Ces deux propriétés sont essentielles pour comprendre la structure interne de l'hypernoyau et, par conséquent, la nature de la force forte qui fait tenir ensemble les nucléons et les hypérons. L'étude de cette force est intéressante en en elle-même, mais elle peut également ouvrir des perspectives sur les interactions entre particules qui pourraient avoir lieu dans le cœur des étoiles à neutrons. Selon les prédictions, ces cœurs, très denses, auraient tendance à favoriser la production d’hypérons par rapport à la production de matière purement nucléonique.

Measurements of the hypertriton’s lifetime performed with different techniques over time, including ALICE’s new measurement (red). The horizontal lines and boxes denote the statistical and systematic uncertainties, respectively. The dashed-dotted lines represent different theoretical predictions. (Image: ALICE collaboration)
Mesures de la durée de vie de l'hypertriton réalisées avec des techniques différentes au fil du temps, y compris les nouvelles mesures d'ALICE (en rouge). Les lignes horizontales et les rectangles représentent respectivement les incertitudes statistiques et systématiques. Les lignes en pointillé représentent différentes prédictions théoriques. (Image : Collaboration ALICE)

 

Les nouvelles données mesurées par ALICE indiquent que l'interaction entre l'hypéron de l'hypertriton et ses deux nucléons est extrêmement faible : l'énergie de séparation du lambda ne s'élève qu'à quelques dizaines de kiloélectronvolts, énergie similaire à celle des rayons X utilisée en imagerie médicale, et la durée de vie de l'hypertriton est compatible avec celle du lambda non lié.

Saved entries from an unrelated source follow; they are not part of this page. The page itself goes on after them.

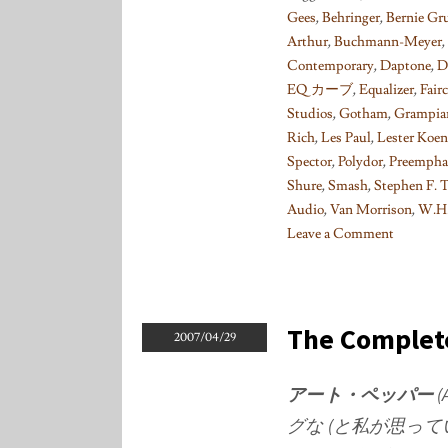
Gees
,
Behringer
,
Bernie G
Arthur
,
Buchmann-Meyer
,
Contemporary
,
Daptone
,
D
EQ カーブ
,
Equalizer
,
Fair
Studios
,
Gotham
,
Grampia
Rich
,
Les Paul
,
Lester Koen
Spector
,
Polydor
,
Preempha
Shure
,
Smash
,
Stephen F.
Audio
,
Van Morrison
,
W.H.
Leave a Comment
on
Things
I
learned
The Complete
2007/04/29
on
Phono
アート・ペッパー
(
EQ
グな (と私が思って
curves,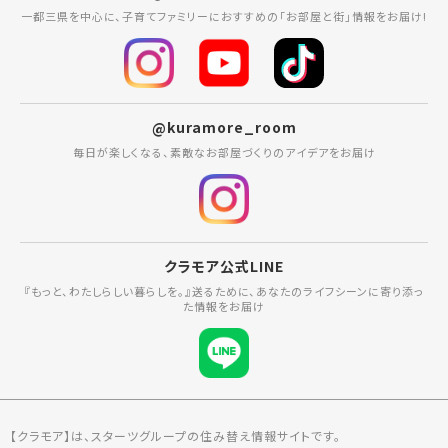
一都三県を中心に、子育てファミリーにおすすめの「お部屋と街」情報をお届け!
@kuramore_room
毎日が楽しくなる、素敵なお部屋づくりのアイデアをお届け
クラモア公式LINE
『もっと、わたしらしい暮らしを。』送るために、あなたのライフシーンに寄り添っ
た情報をお届け
【クラモア】は、スターツグループの住み替え情報サイトです。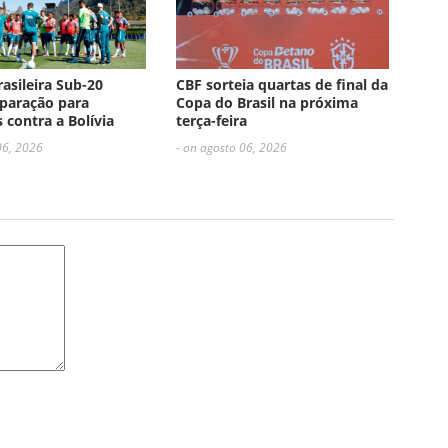
rasileira Sub-20
CBF sorteia quartas de final da
paração para
Copa do Brasil na próxima
 contra a Bolívia
terça-feira
06, 2026
- on agosto 06, 2026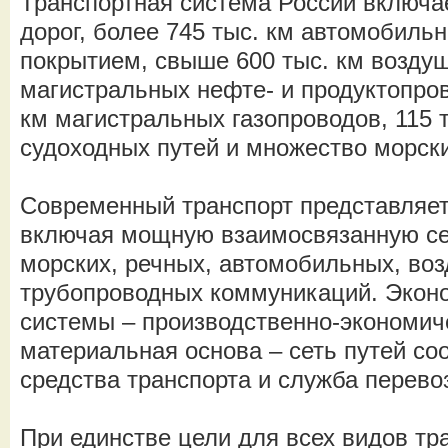
Транспортная система России включае
дорог, более 745 тыс. км автомобиль
покрытием, свыше 600 тыс. км воздуш
магистральных нефте- и продуктопров
км магистральных газопроводов, 115 
судоходных путей и множество морски
Современный транспорт представляет
включая мощную взаимосвязанную се
морских, речных, автомобильных, во
трубопроводных коммуникаций. Эконо
системы – производственно-экономиче
материальная основа – сеть путей со
средства транспорта и служба перево
При единстве цели для всех видов тр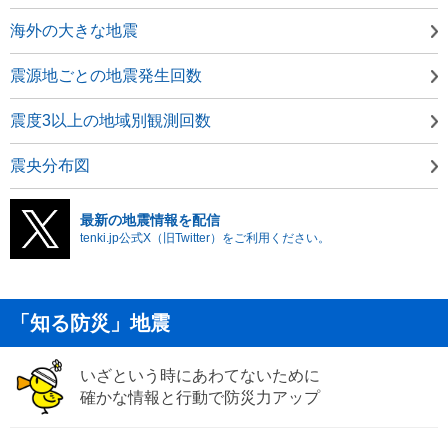
海外の大きな地震
震源地ごとの地震発生回数
震度3以上の地域別観測回数
震央分布図
最新の地震情報を配信
tenki.jp公式X（旧Twitter）をご利用ください。
「知る防災」地震
いざという時にあわてないために
確かな情報と行動で防災力アップ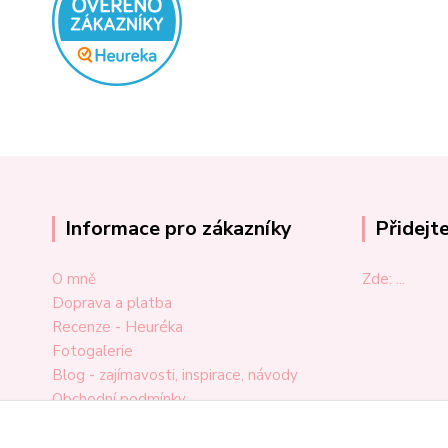
Informace pro zákazníky
Přidejt
O mně
Zde: ...
Doprava a platba
Recenze - Heuréka
Fotogalerie
Blog - zajímavosti, inspirace, návody
Obchodní podmínky
Ochrana osobních údajů
Odstoupení od smlouvy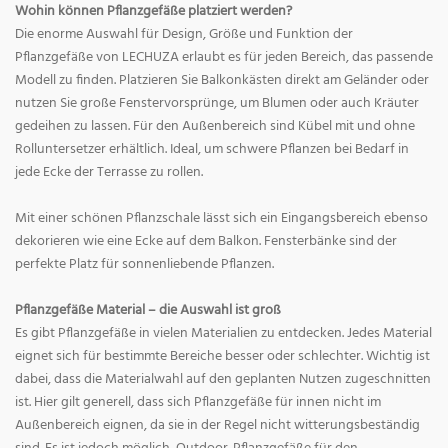
Wohin können Pflanzgefäße platziert werden?
Die enorme Auswahl für Design, Größe und Funktion der
Pflanzgefäße von LECHUZA erlaubt es für jeden Bereich, das passende
Modell zu finden. Platzieren Sie Balkonkästen direkt am Geländer oder
nutzen Sie große Fenstervorsprünge, um Blumen oder auch Kräuter
gedeihen zu lassen. Für den Außenbereich sind Kübel mit und ohne
Rolluntersetzer erhältlich. Ideal, um schwere Pflanzen bei Bedarf in
jede Ecke der Terrasse zu rollen.
Mit einer schönen Pflanzschale lässt sich ein Eingangsbereich ebenso
dekorieren wie eine Ecke auf dem Balkon. Fensterbänke sind der
perfekte Platz für sonnenliebende Pflanzen.
Pflanzgefäße Material – die Auswahl ist groß
Es gibt Pflanzgefäße in vielen Materialien zu entdecken. Jedes Material
eignet sich für bestimmte Bereiche besser oder schlechter. Wichtig ist
dabei, dass die Materialwahl auf den geplanten Nutzen zugeschnitten
ist. Hier gilt generell, dass sich Pflanzgefäße für innen nicht im
Außenbereich eignen, da sie in der Regel nicht witterungsbeständig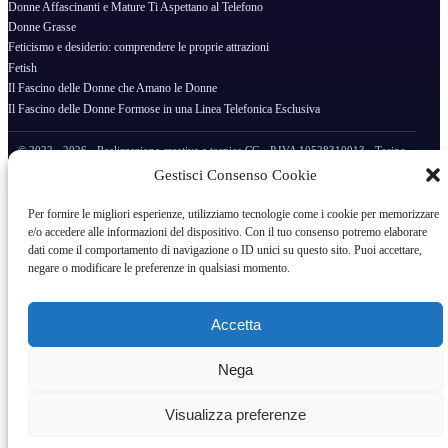
Donne Affascinanti e Mature Ti Aspettano al Telefono
Donne Grasse
Feticismo e desiderio: comprendere le proprie attrazioni
Fetish
Il Fascino delle Donne che Amano le Donne
Il Fascino delle Donne Formose in una Linea Telefonica Esclusiva
© 2022 - 2026 - Realizzazione creativa e tecnica CG - P.IVA 10528310013 - Torino
Gestisci Consenso Cookie
Per fornire le migliori esperienze, utilizziamo tecnologie come i cookie per memorizzare
e/o accedere alle informazioni del dispositivo. Con il tuo consenso potremo elaborare
dati come il comportamento di navigazione o ID unici su questo sito. Puoi accettare,
negare o modificare le preferenze in qualsiasi momento.
Accetta
Nega
Visualizza preferenze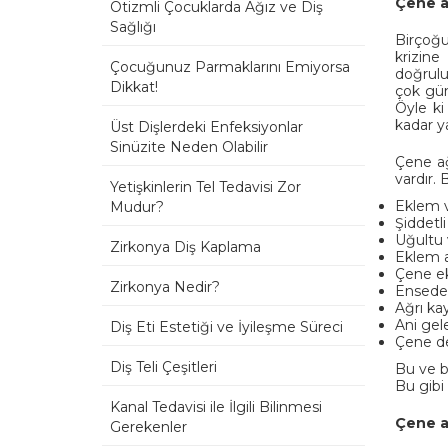
Çene a
Otizmli Çocuklarda Ağız ve Diş
Sağlığı
Birçoğu
krizine
Çocuğunuz Parmaklarını Emiyorsa
doğrulu
Dikkat!
çok gün
Öyle ki
kadar y
Üst Dişlerdeki Enfeksiyonlar
Sinüzite Neden Olabilir
Çene ağ
vardır. 
Yetişkinlerin Tel Tedavisi Zor
Eklem v
Mudur?
Şiddetli
Uğultu 
Zirkonya Diş Kaplama
Eklem a
Çene ek
Zirkonya Nedir?
Enseden
Ağrı ka
Ani gele
Diş Eti Estetiği ve İyileşme Süreci
Çene de
Diş Teli Çeşitleri
Bu ve b
Bu gibi
Kanal Tedavisi ile İlgili Bilinmesi
Çene ağ
Gerekenler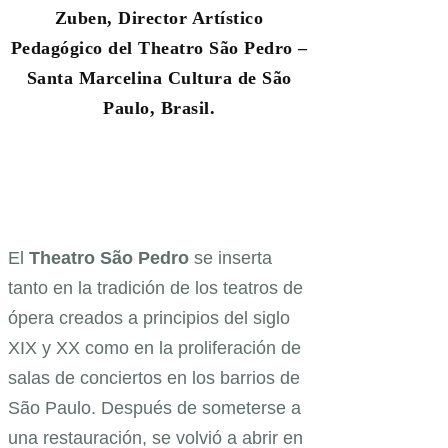
Zuben, Director Artístico
Pedagógico del Theatro São Pedro –
Santa Marcelina Cultura de São
Paulo, Brasil.
El
Theatro São Pedro
se inserta
tanto en la tradición de los teatros de
ópera creados a principios del siglo
XIX y XX como en la proliferación de
salas de conciertos en los barrios de
São Paulo. Después de someterse a
una restauración, se volvió a abrir en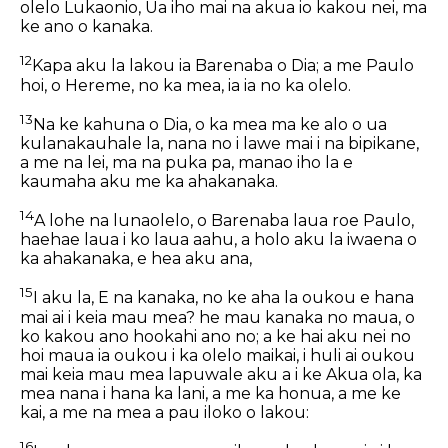
olelo Lukaonio, Ua iho mai na akua io kakou nei, ma
ke ano o kanaka.
12
Kapa aku la lakou ia Barenaba o Dia; a me Paulo
hoi, o Hereme, no ka mea, ia ia no ka olelo.
13
Na ke kahuna o Dia, o ka mea ma ke alo o ua
kulanakauhale la, nana no i lawe mai i na bipikane,
a me na lei, ma na puka pa, manao iho la e
kaumaha aku me ka ahakanaka.
14
A lohe na lunaolelo, o Barenaba laua roe Paulo,
haehae laua i ko laua aahu, a holo aku la iwaena o
ka ahakanaka, e hea aku ana,
15
I aku la, E na kanaka, no ke aha la oukou e hana
mai ai i keia mau mea? he mau kanaka no maua, o
ko kakou ano hookahi ano no; a ke hai aku nei no
hoi maua ia oukou i ka olelo maikai, i huli ai oukou
mai keia mau mea lapuwale aku a i ke Akua ola, ka
mea nana i hana ka lani, a me ka honua, a me ke
kai, a me na mea a pau iloko o lakou:
16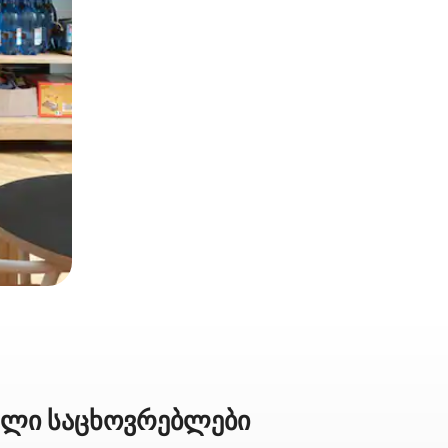
ბელი საცხოვრებლები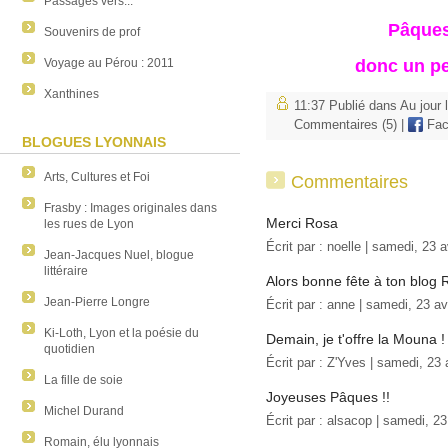
Passages vers...
Pâques
Souvenirs de prof
donc un pe
Voyage au Pérou : 2011
Xanthines
11:37 Publié dans
Au jour l
Commentaires (5)
|
Fac
BLOGUES LYONNAIS
Arts, Cultures et Foi
Commentaires
Frasby : Images originales dans
Merci Rosa
les rues de Lyon
Écrit par :
noelle
| samedi, 23 a
Jean-Jacques Nuel, blogue
littéraire
Alors bonne fête à ton blog 
Jean-Pierre Longre
Écrit par : anne | samedi, 23 av
Ki-Loth, Lyon et la poésie du
Demain, je t'offre la Mouna !
quotidien
Écrit par :
Z'Yves
| samedi, 23 a
La fille de soie
Joyeuses Pâques !!
Michel Durand
Écrit par :
alsacop
| samedi, 23 
Romain, élu lyonnais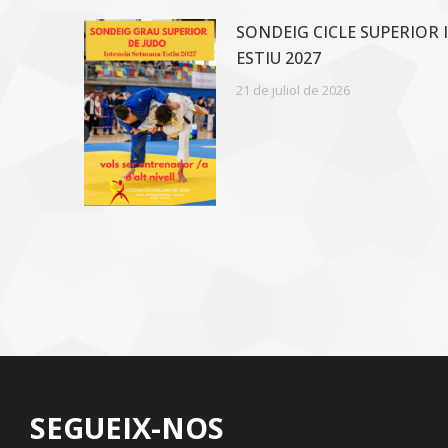
SONDEIG CICLE SUPERIOR 
ESTIU 2027
21 de juliol de 2026
SEGUEIX-NOS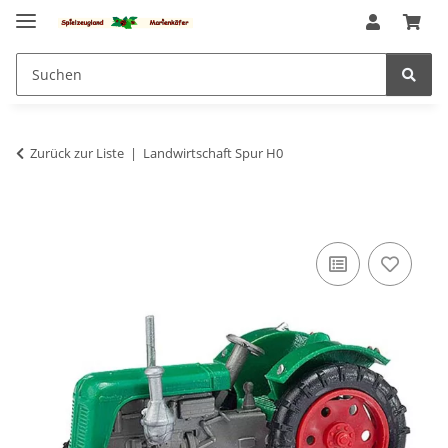
Zurück zur Liste
Landwirtschaft Spur H0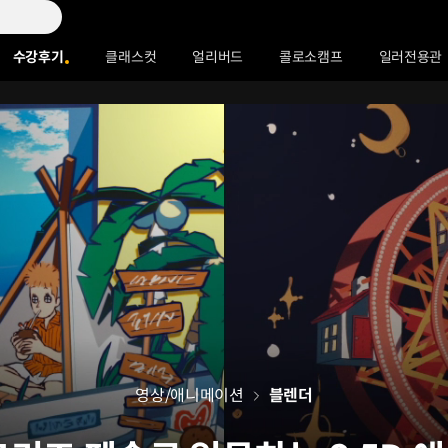
수강후기
클래스컷
얼리버드
콜로소캠프
일러전용관
영상/애니메이션
블렌더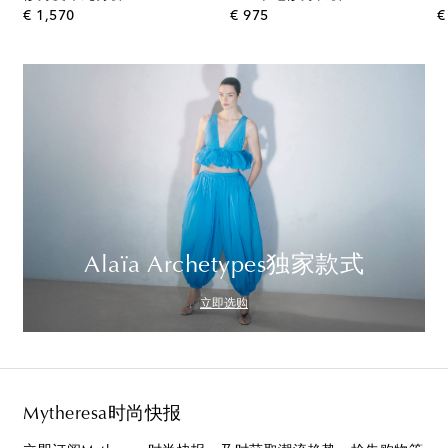
original price
original price
€ 1,570
€ 975
€
Alaïa Archetypes独家款式
立即选购
Mytheresa时尚快报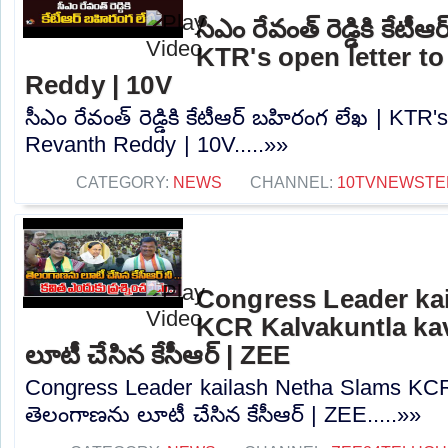
సీఎం రేవంత్ రెడ్డికి కేటీ
KTR's open letter t
Reddy | 10V
సీఎం రేవంత్ రెడ్డికి కేటీఆర్ బహిరంగ లేఖ | KTR
Revanth Reddy | 10V.....»»
CATEGORY:
NEWS
CHANNEL:
10TVNEWSTE
Congress Leader ka
KCR Kalvakuntla kav
లూటీ చేసిన కేసీఆర్ | ZEE
Congress Leader kailash Netha Slams KCR 
తెలంగాణను లూటీ చేసిన కేసీఆర్ | ZEE.....»»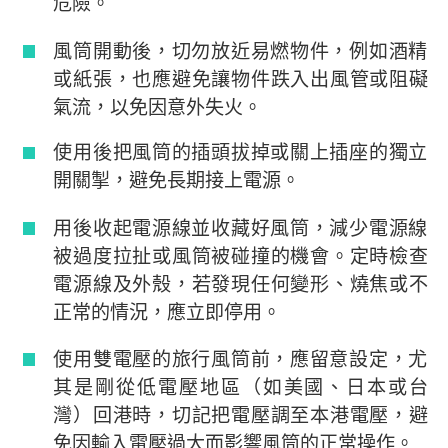
危險。
風筒開動後，切勿放近易燃物件，例如酒精
或紙張，也應避免讓物件跌入出風管或阻礙
氣流，以免因意外失火。
使用後把風筒的插頭拔掉或關上插座的獨立
開關掣，避免長期接上電源。
用後收起電源線並收藏好風筒，減少電源線
被過度拉扯或風筒被碰撞的機會。定時檢查
電源線及外殼，若發現任何變形、燒焦或不
正常的情況，應立即停用。
使用雙電壓的旅行風筒前，應留意設定，尤
其是剛從低電壓地區（如美國、日本或台
灣）回港時，切記把電壓調至本港電壓，避
免因輸入電壓過大而影響風筒的正常操作。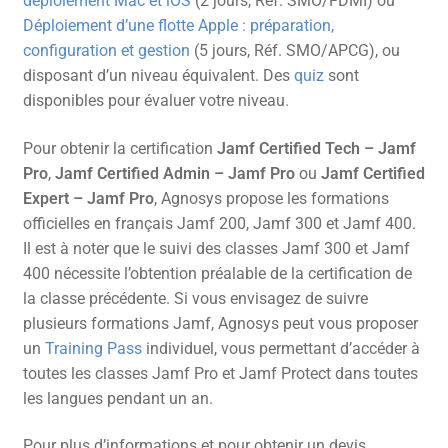
déploiement Mac et iOS
(2 jours, Réf. SMO/FDMI) ou
Déploiement d’une flotte Apple : préparation,
configuration et gestion
(5 jours, Réf. SMO/APCG), ou
disposant d’un niveau équivalent. Des
quiz
sont
disponibles pour évaluer votre niveau.
Pour obtenir la certification
Jamf Certified Tech – Jamf
Pro
,
Jamf Certified Admin – Jamf Pro
ou
Jamf Certified
Expert – Jamf Pro
, Agnosys propose les formations
officielles en français Jamf 200, Jamf 300 et Jamf 400.
Il est à noter que le suivi des classes Jamf 300 et Jamf
400 nécessite l’obtention préalable de la certification de
la classe précédente. Si vous envisagez de suivre
plusieurs formations Jamf, Agnosys peut vous proposer
un
Training Pass
individuel, vous permettant d’accéder à
toutes les classes Jamf Pro et Jamf Protect dans toutes
les langues pendant un an.
Pour plus d’informations et pour obtenir un devis,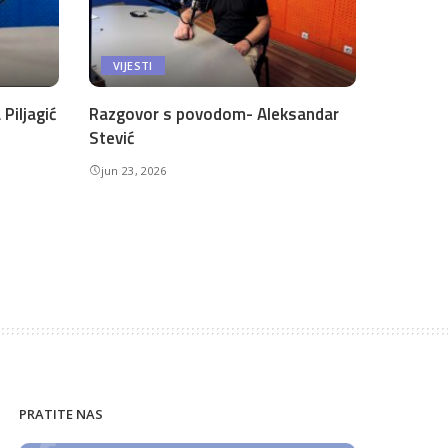
VIJESTI
Piljagić
Razgovor s povodom- Aleksandar
Stević
jun 23, 2026
PRATITE NAS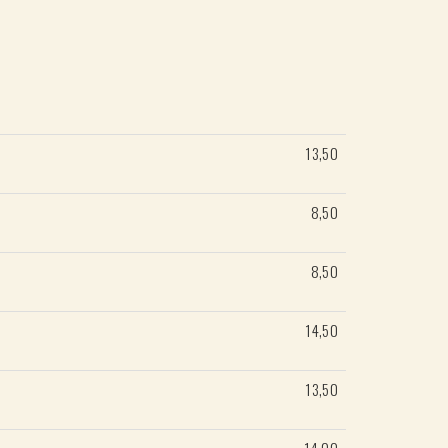
13,50
8,50
8,50
14,50
13,50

En outre, étant donné que la matière et l'antimatière sont produites en quantité presque égale au LHC, la collaboration ALICE a également été en mesure d'étudier des antihypertritons et de déterminer leur durée de vie. L'équipe a découvert que, dans les limites de l'incertitude des mesures de l'expérience, l'antihypertitron et l'hypertriton ont la même durée de vie. La découverte d'une différence, même infime, entre les durées de vie de ces deux particules serait synonyme d'une brisure d’une symétrie fondamentale de la nature : la symétrie CPT.

Grâce aux données récoltées durant la troisième période d'exploitation du LHC, qui a véritablement démarré en juillet 2022, ALICE pourra approfondir son étude sur les propriétés de l'hypertriton, mais elle poursuivra également ces recherches en y intégrant des hypernoyaux plus lourds.